**MATERIAL PROVIDED:**

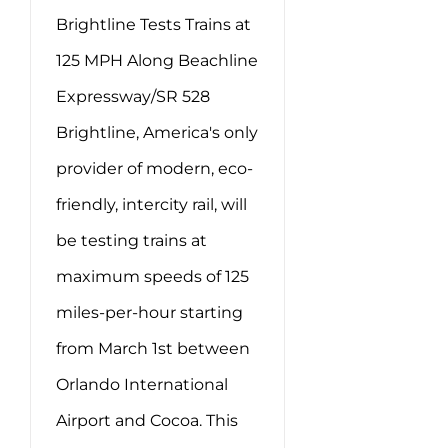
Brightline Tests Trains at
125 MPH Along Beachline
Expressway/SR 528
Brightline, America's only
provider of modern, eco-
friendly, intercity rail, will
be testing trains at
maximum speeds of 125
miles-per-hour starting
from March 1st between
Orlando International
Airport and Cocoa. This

==

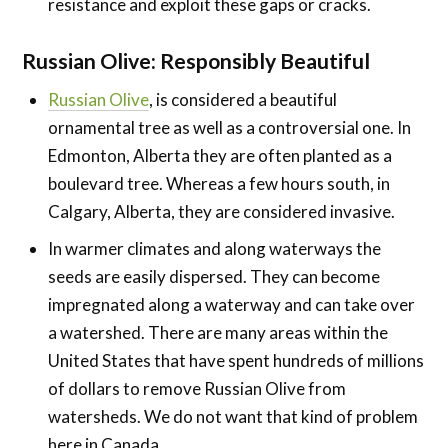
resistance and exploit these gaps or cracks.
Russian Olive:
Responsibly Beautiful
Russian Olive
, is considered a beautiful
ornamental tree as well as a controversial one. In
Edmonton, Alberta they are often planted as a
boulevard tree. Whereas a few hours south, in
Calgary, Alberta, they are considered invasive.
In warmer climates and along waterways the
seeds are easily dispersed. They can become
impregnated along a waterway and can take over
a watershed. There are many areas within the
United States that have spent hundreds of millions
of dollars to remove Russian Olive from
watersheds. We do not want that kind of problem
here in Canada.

**WHAT NEEDS TO BE DONE:**
Determine how many lines in the listing above hold the word "from", and reply with that number only.

**RESULT OF THE TASK:**
2